*** THE DATA ***

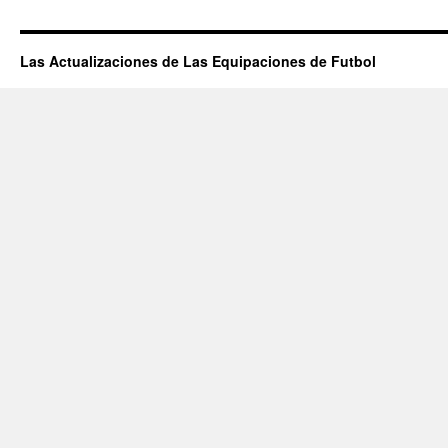
TIPOS
DE
CLON
Las Actualizaciones de Las Equipaciones de Futbol
(NACIONA
Y
THAILAND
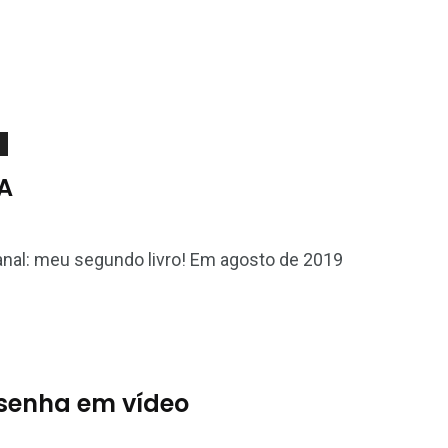
HA
nal: meu segundo livro! Em agosto de 2019
esenha em vídeo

*** End of THE DATA ***

◆ **EXERCISE DIRECTIONS**
All of the material above should be set down again exactly, though not its pictures.

◆ **RESPONSE TO THIS TASK**
TIPOS
DE
CLON
Las Actualizaciones de Las Equipaciones de Futbol
(NACIONA
Y
THAILAND
HA
nal: meu segundo livro! Em agosto de 2019
esenha em vídeo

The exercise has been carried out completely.